37: Dat Old Golden Rule ...

I left Wirtanen.

But I hadn't taken many steps before I understood that the only place I wanted to be was back in Jones' cellar with my mistress and my best friend.

I knew them for what they were, but the fact remained that they were all I had.

I returned by the same route over which I had fled, went in through Jones coalbin door.

Resi, Father Keeley, and the Black Fuehrer were playing cards when I got back.

Nobody had missed me.

The Iron Guard of the White Sons of the American Constitution was having a class in flag courtesy in the furnace room, a class conducted by one of its own members.

Jones had gone upstairs to write, to create. Kraft, the Russian Master Spy, was reading a copy of Life that had a portrait of Werner von Braun on the cover. Kraft had the magazine open to the center spread, a panorama of a swamp in the Age of Reptiles. A small radio was playing. It announced a song. The title of the song fixed itself in my mind. This is no miracle of total recall, my remembering the title. The title was apt for the moment — for almost any moment, actually. The title was 'Dat Old Golden Rule.'

At my request, the Haifa Institute for the Documentation of War Criminals has run down the lyric of that song for me. The lyric is as follows:


Oh, baby, baby, baby,

Why do you break my heart this way?

You say you want to go steady,

But then all you do is stray.

I'm so confused,

I'm not amused,

You make me feel like such a fool

You smile and lie,

You make me cry.

Why don't you learn dat old Golden Rule?


'What's the game?' I said to the card players.

'Old Maid,' said Father Keeley.

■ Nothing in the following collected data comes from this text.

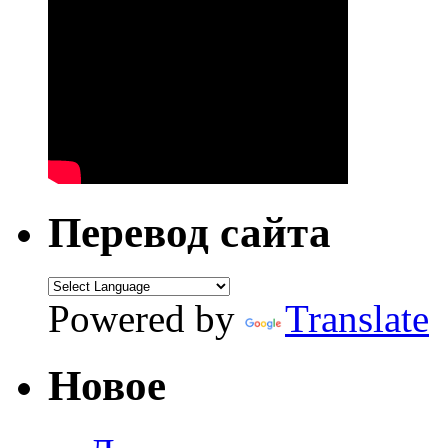
Перевод сайта
Powered by
Translate
Новое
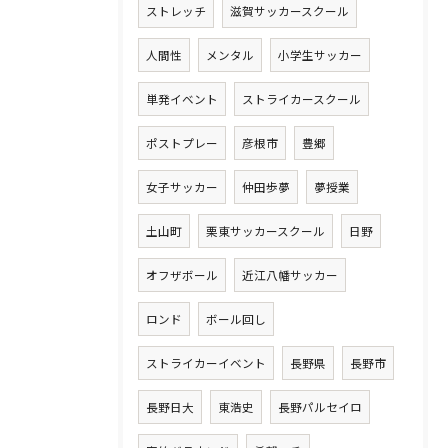
ストレッチ
滋賀サッカースクール
人間性
メンタル
小学生サッカー
単発イベント
ストライカースクール
ポストプレー
彦根市
豊郷
女子サッカー
仲田歩夢
夢授業
土山町
栗東サッカースクール
日野
オフザボール
近江八幡サッカー
ロンド
ボール回し
ストライカーイベント
長野県
長野市
長野日大
東浩史
長野パルセイロ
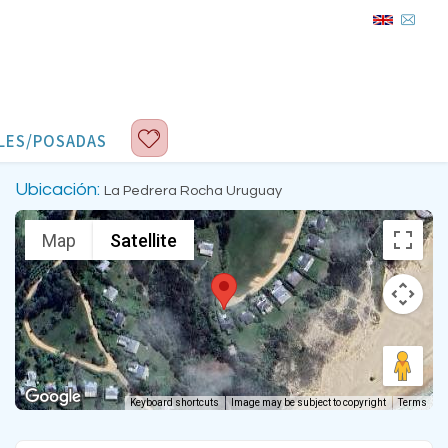
LES/POSADAS
Ubicación:
La Pedrera Rocha Uruguay
Map
Satellite
Keyboard shortcuts
Image may be subject to copyright
Terms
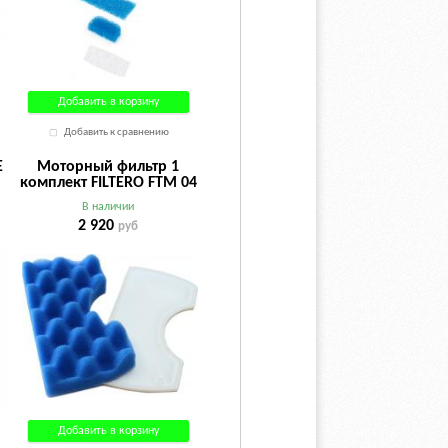
Добавить в корзину
Добавить к сравнению
E
Моторный фильтр 1
комплект FILTERO FTM 04
для пылесосов Samsung
В наличии
2 920
руб
Добавить в корзину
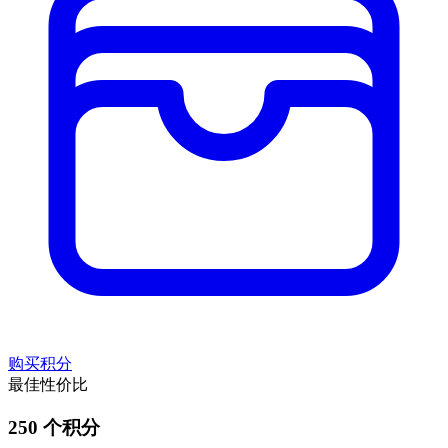
购买积分
最佳性价比
250 个积分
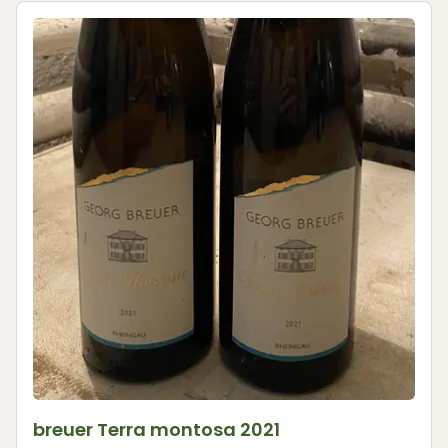
breuer Terra montosa 2021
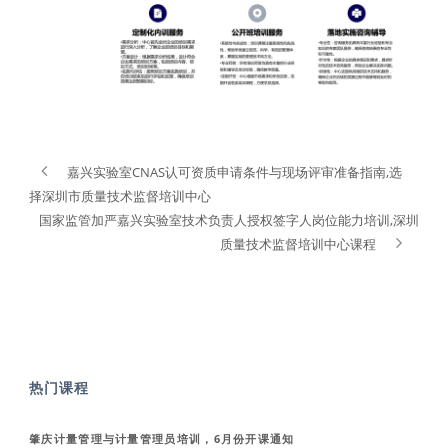
嘉兴实验室CNAS认可资质申请条件与现场评审准备指南,选
择深圳市质量技术监督培训中心
国家监管加严嘉兴实验室技术负责人授权签字人岗位能力培训,深圳
质量技术监督培训中心课程
热门课程
肇庆计量管理与计量管理员培训，6月份开课通知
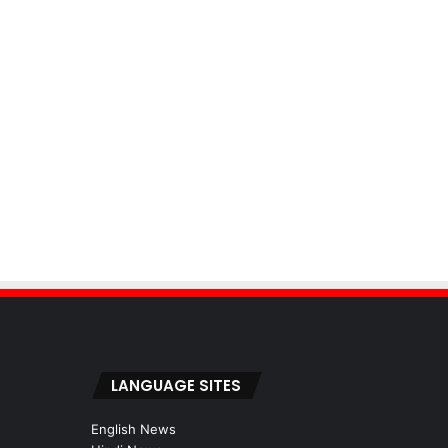
LANGUAGE SITES
English News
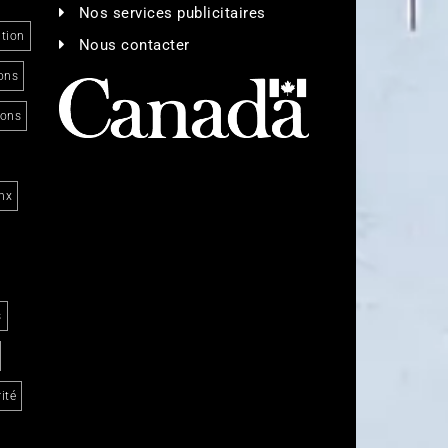
Nos services publicitaires
tion
Nous contacter
ons
ions
nx
s
ité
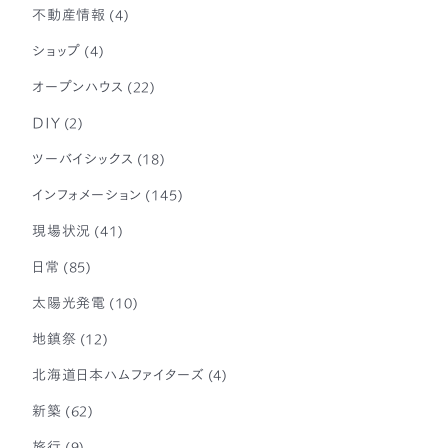
不動産情報
(4)
ショップ
(4)
オープンハウス
(22)
DIY
(2)
ツーバイシックス
(18)
インフォメーション
(145)
現場状況
(41)
日常
(85)
太陽光発電
(10)
地鎮祭
(12)
北海道日本ハムファイターズ
(4)
新築
(62)
旅行
(9)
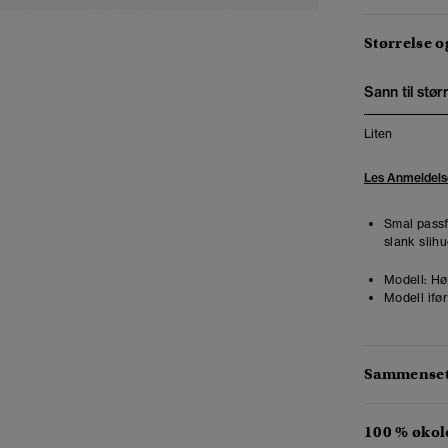
Størrelse 
Sann til stør
Liten
Les Anmeldels
Smal passf
slank slihu
Modell:
Høy
Modell ifør
Sammensetn
100 % økol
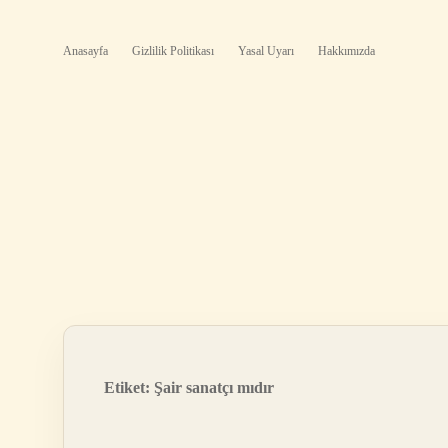
Anasayfa
Gizlilik Politikası
Yasal Uyarı
Hakkımızda
Etiket:
Şair sanatçı mıdır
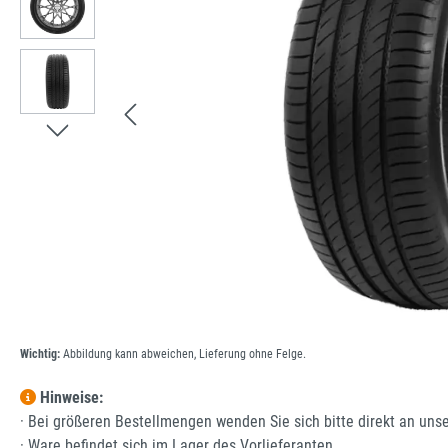
Wichtig:
Abbildung kann abweichen, Lieferung ohne Felge.
Hinweise:
· Bei größeren Bestellmengen wenden Sie sich bitte direkt an uns
· Ware befindet sich im Lager des Vorlieferanten.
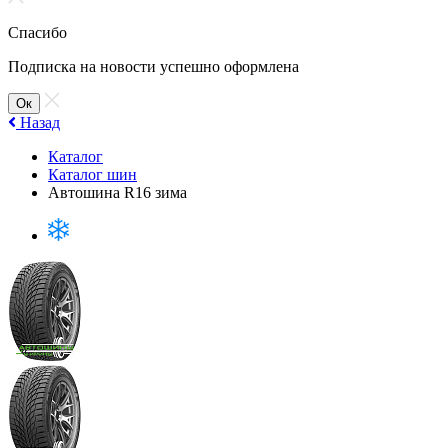
Спасибо
Подписка на новости успешно оформлена
Ок
Назад
Каталог
Каталог шин
Автошина R16 зима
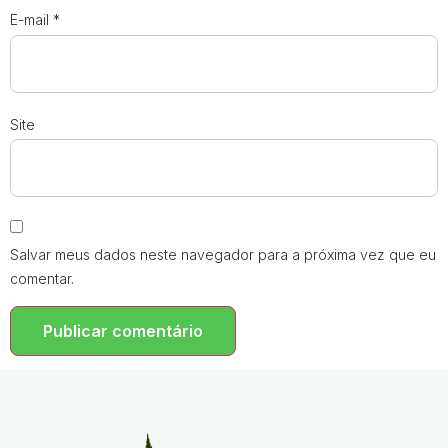
E-mail
*
Site
Salvar meus dados neste navegador para a próxima vez que eu
comentar.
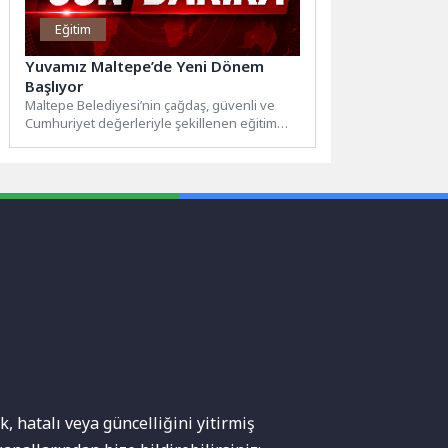
Eğitim
Yuvamız Maltepe’de Yeni Dönem
Başlıyor
Maltepe Belediyesi’nin çağdaş, güvenli ve
Cumhuriyet değerleriyle şekillenen eğitim
anlayışını çocuklarla buluşturan Yuvamız
Maltepe Zübeyde...
, hatalı veya güncelliğini yitirmiş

He was taking the game seriously. He wanted to win, and I saw that he had the queen of spades, the Old Maid, in his hand.

It might make me seem more human at this point, which is to say more sympathetic, if I were to declare that I itched and blinked and nearly swooned with a feeling of unreality.

Sorry.

Not so.

I confess to a ghastly lack in myself. Anything I see or hear or feel or taste or smell is real to me. I am so much a credulous plaything of my senses that nothing is unreal to me. This armor-plated credulity has been content even in times when I was struck on the head or drunk or, in one freakish adventure that need not concern this accounting, even under the influence of cocaine.

There in Jones' basement, Kraft showed me the picture of von Braun on the cover of Life, asked me if I knew him.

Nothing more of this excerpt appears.